Blocking access for a given geographic location

Question

What is the most reliable way to prevent users from a geographic location to access a web available application?

I understand that IPs are related to geo positioning and I also understand that the most naive way is to get the HTTP request header IP address and take it from there.

It's obvious that naive methods, like the one described are extremely easy to bypass, specially using Proxies or VPNs.

So the question is: is there a 100% reliable way of determining a web user geo location? If not, what are the available options and what are the pros and cons on each of them?

Answer 1

There is a database somewhere on the tubes named IP 2 Country which can tell where an IP is from.

It is of course not perfect but it can give you the country where the ip comes from.

There is also a method called SSN which is related to ip addresses. I don't know how it works however, and seems to be rather complicated. It is comonly used in ads to send you localised spam. For example if you live in Montreal, Canada, then the ad will display "Find singles from Montreal!". The ISP behind the person does have to support this service.

Answer 2

first - figure out what ip groups are assigned to the region then you could check with every request for the user's ip address. If it matches part of the region you want to block then send them to disney.com.

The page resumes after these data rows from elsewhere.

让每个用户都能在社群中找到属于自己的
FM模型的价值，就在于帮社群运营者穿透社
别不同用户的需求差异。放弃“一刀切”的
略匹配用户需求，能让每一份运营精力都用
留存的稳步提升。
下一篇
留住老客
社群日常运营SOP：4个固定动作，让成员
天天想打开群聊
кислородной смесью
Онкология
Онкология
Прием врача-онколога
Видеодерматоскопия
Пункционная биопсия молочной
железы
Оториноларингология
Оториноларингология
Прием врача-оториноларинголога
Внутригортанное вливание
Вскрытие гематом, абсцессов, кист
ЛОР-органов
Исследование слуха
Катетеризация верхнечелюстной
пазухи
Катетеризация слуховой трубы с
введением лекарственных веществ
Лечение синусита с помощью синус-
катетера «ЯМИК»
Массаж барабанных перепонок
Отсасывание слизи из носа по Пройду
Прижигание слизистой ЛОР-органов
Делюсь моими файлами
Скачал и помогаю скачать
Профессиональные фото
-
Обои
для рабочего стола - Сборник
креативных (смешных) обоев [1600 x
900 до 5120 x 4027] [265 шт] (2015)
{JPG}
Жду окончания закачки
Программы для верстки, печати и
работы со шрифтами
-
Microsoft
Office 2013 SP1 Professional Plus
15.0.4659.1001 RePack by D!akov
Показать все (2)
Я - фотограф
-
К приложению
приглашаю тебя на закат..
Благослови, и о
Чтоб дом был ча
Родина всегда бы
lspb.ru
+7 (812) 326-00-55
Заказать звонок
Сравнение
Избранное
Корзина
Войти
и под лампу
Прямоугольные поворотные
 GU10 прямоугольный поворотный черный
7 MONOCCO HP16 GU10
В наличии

See if this helps you: IP Address Info

Answer 3

The above techniques won't work if anyone is trying to hide their location from you by redirecting through relays in other countries.

Answer 4

The short answer is no. There is no way to 100% lock down the people from a specific geographic location because you can't guarantee the location of a user that reliably using an IP address. Even if you could, it can be faked through redirects.

There are ways to make it more difficult for people in a region to access the site, but the more restrictive you get with those approaches the more legitimate users you are likely to lock out. For example, turning off the server would give you 100% assurance that no one from China could hit it, but it would also give you 100% assurance that no one in the US could either.

Answer 5

Nothing in TCP/IP includes location data (other than what you can infer from routing tables or look up in a database), and nothing indicates whether a machine is acting "on behalf of" someone in another location.

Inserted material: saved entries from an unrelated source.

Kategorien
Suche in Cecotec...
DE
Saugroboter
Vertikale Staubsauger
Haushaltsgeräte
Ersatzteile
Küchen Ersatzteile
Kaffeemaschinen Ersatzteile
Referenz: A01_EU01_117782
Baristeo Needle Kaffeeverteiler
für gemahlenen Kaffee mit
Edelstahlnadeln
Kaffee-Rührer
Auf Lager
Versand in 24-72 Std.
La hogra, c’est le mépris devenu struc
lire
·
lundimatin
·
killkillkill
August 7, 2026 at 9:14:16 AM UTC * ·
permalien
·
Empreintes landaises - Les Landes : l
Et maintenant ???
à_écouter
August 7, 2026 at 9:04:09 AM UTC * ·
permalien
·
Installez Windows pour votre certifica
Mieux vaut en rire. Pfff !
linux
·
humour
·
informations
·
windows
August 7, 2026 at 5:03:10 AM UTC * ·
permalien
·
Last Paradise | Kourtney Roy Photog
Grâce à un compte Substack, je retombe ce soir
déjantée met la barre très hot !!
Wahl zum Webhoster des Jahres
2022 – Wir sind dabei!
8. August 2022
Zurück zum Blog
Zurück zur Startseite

So as you say, proxies and VPN, SSH port-forwarding, TOR, etc, can completely prevent your web app from knowing the physical location of the human being who's using your site. All you can look up, is the IP address of that last hop which is the TCP/IP connection and HTTP request you actually see.

Answer 6

No, there's no fool-proof way of doing this.

There's plenty of related work going on at the IETF in the GeoPriv working group, where protocols are being designed (e.g. HELD) to allow entities to ask the network their own location, and also allow other authorised entities to request that information.

However the VPN issue still causes problems, to the extent that clients with VPN capability need to request their location information before the VPN is established.